'Simple' permutation problem

1. Jun 24, 2010

majormuss

1. The problem statement, all variables and given/known data
In how many ways can this selection: {0,1,2,3,4,5} be written in a 3 digit form?(without repetition)

2. Relevant equations

3. The attempt at a solution
my answer was 120 but the book says it's 100, I am confused.. need help.

2. Jun 24, 2010

Staff: Mentor

Assuming that numbers such as 012 are allowed, I get 120 also. Starting from the hundreds' place, any of the six digits can be used. In the tens' place, any of five remaining digits can be used. In th ones' place any of the four remaining digits can be used. 6 * 5 * 4 = 120.

If numbers such as 012 aren't allowed, then you have only five choices for the hundreds' digit, five for the tens' digit and four for the ones' digit.

3. Jun 24, 2010

majormuss

why do you say 5 for the hundreds and five again for the tens place? isn't it supposed to be 5,4,3?? Also why will 012 not be used? it didn't say that in the question...

4. Jun 25, 2010

Staff: Mentor

We don't usually represent numbers with leading zeroes - that's all I'm saying. If the hundreds' digit can't be 0, then it must be 1, 2, 3, 4, or 5, so there are five possibilities. The tens' digit could be 0 or any one of 1, 2, 3, 4, or 5 that hasn't already been used. That's another five. The ones' digit could be any of 0, 1, 2, 3, 4, or 5 that hasn't already been used in the other two places. That's four possibilities.

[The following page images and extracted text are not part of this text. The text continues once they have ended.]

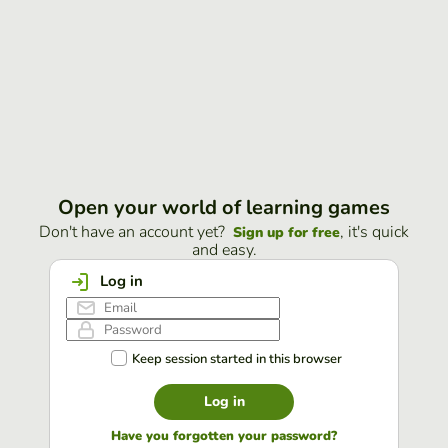
Open your world of learning games
Don't have an account yet?
, it's quick
Sign up for free
and easy.
Log in
Keep session started in this browser
Log in
Have you forgotten your password?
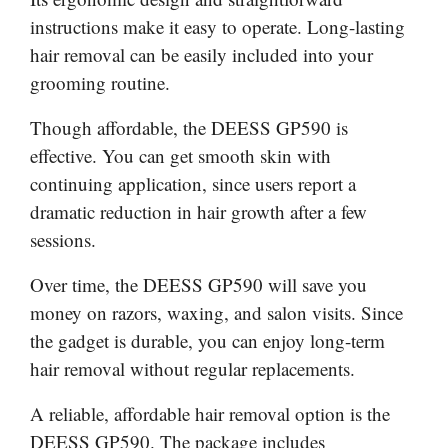
instructions make it easy to operate. Long-lasting
hair removal can be easily included into your
grooming routine.
Though affordable, the DEESS GP590 is
effective. You can get smooth skin with
continuing application, since users report a
dramatic reduction in hair growth after a few
sessions.
Over time, the DEESS GP590 will save you
money on razors, waxing, and salon visits. Since
the gadget is durable, you can enjoy long-term
hair removal without regular replacements.
A reliable, affordable hair removal option is the
DEESS GP590. The package includes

If numbers such as 012 are OK, then there are 120 different possibilities.

5. Jun 25, 2010

HallsofIvy

The problem spoke of "three digit form" which implies we are talking about numbers, not just permutations of symbols. 012= 12 which is NOT "3 digits".

For the first digit on the left you can use any of the digits 1, 2, 3, 4, or 5. For the second digit, you can use any of the remaining digits- 0, 2, 3, 4, 5 if 1 was the first digit, 0, 1, 3, 4, 5, if 2 was the first digit, etc., but 5 digits in any case. For the last digit any of the remaining 4 digits can be used. Total number of possible numbers, 5*5*4= 100.